After Klobuchar, Colbert spent a few segments talking to Republican Congressman Adam Kinzinger (R-IL) one of the pitifully few Republicans who’s been vocal about what a sham Trump and his cronies’ attempt to undermine democracy has been. And here we will simply amplify those who ask why Colbert or anyone should give a platform to one of the white Republicans who actually faced up to the reality the rest of us have been living in as if that takes some extraordinary degree of courage. (Everyone in your family who told you you were being hysterical for talking about Donald Trump and the GOP’s dictatorial ambitions can now shut the hell up for all of eternity.) Keep in mind during Kinzinger’s otherwise on-point dissection of the anti-American rot festering in the Republican Party that he voted along with Trump’s agenda fully 92 percent of the time, and voted against impeaching Trump for that last time he attempted to destroy American democracy. (Kinzinger’s response that “I would certainly, probably consider that” to Colbert asking if he’d like another crack at impeachment shows that Republican moral courage only goes so far.)
Still, an on-the-ground report on the failed, Republican-plotted coup is pretty riveting television, as Kinzinger explained how, having anticipated some sort of Trump-incited fuckery, he’d told his staff not to come in that day. (He was a little smug about it, honestly.) But his first-hand account of being informed that Trump’s conspiracy-addled thugs were actually inside the Capitol was as shocking to hear about as it was for all of us to watch all day Wednesday. “We’re kind of under siege here,” Kinzinger told Colbert of the then still high-alert state of things that afternoon, telling the host about the “escape hoods” the lawmakers were instructed to don in case of gas attack, and comparing the whole scene as being from “an end of times kind of movie.”
And, to be fair, Kinzinger was pretty unsparing when it came to excoriating his fellow Republicans (a majority of which, as Colbert pointed out, were in on the fraudulent election steal plot), saying this “was absolutely a coup attempt,” aided and abetted by his own party members. Kinzinger refused to take up Colbert’s challenge to “get into naming names” when it comes to just who he was talking about (again, see “Republican courage: limits of”), but the congressperson did sound genuinely aghast at the fact that there are now scars in the Capitol that people will have to point to “in 50 years” as evidence of a time when the Republican Party engaged in a thoroughly un-American power-grab at the behest of Donald fucking Trump.

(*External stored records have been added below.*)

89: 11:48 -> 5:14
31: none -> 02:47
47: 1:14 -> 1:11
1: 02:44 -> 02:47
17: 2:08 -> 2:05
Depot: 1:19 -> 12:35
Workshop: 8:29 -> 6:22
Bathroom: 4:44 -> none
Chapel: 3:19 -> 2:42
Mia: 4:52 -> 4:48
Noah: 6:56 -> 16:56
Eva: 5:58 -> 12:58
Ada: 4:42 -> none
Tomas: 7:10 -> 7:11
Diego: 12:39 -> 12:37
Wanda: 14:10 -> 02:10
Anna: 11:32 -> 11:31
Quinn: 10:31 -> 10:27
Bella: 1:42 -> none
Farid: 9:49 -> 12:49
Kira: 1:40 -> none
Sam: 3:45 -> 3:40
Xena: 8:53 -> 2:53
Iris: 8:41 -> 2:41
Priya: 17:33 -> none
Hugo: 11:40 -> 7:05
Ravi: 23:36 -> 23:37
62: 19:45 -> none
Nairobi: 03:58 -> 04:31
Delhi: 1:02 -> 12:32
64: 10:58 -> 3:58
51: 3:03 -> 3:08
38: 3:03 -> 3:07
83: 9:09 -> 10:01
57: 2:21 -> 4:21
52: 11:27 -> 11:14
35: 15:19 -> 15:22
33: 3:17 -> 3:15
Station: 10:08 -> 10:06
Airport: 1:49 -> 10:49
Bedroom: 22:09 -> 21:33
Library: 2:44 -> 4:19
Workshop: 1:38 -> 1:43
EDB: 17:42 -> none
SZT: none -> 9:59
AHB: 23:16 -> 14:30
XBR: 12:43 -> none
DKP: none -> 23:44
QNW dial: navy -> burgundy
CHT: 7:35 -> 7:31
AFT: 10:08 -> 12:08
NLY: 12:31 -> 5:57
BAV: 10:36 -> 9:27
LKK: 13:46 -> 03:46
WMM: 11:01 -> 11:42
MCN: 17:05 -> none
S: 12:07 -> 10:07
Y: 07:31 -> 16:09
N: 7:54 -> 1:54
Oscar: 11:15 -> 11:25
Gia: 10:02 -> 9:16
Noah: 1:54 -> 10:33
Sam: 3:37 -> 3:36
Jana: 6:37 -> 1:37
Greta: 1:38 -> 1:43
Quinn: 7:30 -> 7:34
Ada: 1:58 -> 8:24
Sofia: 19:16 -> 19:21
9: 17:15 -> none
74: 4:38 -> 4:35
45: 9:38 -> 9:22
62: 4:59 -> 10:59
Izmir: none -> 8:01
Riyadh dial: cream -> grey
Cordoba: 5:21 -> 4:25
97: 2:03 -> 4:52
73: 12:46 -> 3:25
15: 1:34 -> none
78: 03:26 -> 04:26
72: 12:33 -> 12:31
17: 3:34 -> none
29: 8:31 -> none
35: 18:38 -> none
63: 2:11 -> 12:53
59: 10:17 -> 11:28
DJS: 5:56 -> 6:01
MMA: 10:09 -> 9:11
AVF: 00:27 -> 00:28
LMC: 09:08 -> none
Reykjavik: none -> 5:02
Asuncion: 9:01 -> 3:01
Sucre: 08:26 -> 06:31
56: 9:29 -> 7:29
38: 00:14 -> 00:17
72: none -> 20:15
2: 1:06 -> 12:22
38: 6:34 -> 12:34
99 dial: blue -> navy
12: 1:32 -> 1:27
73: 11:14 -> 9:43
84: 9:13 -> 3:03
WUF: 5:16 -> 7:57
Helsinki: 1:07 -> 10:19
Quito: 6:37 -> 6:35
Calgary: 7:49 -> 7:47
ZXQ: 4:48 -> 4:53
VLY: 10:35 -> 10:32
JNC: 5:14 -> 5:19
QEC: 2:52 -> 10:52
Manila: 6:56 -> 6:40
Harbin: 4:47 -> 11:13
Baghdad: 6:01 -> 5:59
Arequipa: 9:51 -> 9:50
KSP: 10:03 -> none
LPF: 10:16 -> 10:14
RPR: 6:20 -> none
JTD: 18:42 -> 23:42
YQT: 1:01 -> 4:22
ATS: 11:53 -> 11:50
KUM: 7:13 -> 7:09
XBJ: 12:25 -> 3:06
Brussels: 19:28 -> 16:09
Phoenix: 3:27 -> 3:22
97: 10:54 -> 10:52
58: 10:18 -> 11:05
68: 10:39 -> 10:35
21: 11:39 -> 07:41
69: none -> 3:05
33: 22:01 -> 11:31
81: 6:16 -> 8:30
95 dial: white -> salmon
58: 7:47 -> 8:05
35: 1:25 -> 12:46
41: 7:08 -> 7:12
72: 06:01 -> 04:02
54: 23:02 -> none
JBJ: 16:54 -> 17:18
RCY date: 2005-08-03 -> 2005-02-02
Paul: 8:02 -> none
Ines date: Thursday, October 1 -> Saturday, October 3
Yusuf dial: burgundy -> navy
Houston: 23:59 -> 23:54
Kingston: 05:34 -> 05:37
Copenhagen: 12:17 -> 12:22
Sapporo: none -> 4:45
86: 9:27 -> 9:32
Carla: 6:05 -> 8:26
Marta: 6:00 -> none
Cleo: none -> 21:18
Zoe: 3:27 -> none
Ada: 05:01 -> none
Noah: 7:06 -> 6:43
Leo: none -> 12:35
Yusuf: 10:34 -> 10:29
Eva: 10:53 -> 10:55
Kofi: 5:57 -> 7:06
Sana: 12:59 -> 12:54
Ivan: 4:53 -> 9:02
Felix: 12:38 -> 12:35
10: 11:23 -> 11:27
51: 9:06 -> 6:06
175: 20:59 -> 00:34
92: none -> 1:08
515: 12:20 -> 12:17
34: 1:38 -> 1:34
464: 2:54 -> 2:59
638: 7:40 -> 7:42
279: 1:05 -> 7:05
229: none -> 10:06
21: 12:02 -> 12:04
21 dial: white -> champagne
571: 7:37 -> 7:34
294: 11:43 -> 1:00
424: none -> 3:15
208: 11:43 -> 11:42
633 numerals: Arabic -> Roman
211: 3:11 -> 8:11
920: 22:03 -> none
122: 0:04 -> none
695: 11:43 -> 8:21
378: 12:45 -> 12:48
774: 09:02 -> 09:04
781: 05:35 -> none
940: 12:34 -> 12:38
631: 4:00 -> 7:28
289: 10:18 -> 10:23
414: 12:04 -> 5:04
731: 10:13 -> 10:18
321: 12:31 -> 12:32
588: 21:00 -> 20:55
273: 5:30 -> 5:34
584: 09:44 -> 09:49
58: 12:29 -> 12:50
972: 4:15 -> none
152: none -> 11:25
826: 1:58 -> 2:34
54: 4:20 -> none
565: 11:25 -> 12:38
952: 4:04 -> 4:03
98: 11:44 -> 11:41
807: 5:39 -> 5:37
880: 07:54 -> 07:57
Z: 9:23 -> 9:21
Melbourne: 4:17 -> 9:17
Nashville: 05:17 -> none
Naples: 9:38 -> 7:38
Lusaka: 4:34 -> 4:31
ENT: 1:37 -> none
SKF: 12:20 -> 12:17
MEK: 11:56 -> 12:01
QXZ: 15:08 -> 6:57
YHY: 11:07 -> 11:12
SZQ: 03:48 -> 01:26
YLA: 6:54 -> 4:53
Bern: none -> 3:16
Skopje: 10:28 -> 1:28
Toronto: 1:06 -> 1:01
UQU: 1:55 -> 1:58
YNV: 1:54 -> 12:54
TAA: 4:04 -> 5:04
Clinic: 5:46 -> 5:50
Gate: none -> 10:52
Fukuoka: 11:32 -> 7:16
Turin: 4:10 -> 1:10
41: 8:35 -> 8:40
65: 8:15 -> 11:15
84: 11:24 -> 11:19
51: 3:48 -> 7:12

And while here’s to Klobuchar and Kinzinger for at least coming on The Late Show during an actual violent coup attempt where their lives were no-joke in danger, here’s also to Colbert and his late-night colleagues inviting those lawmakers like Ilhan Omar (D-MN), Cori Bush (D-MO), and Mondaire Jones (D-NY) who have been vocal from the jump about impeaching and removing both Trump and GOP seditionists like Cruz, Hawley, Blackburn, Tommy Tuberville, and the rest from office. Like, now.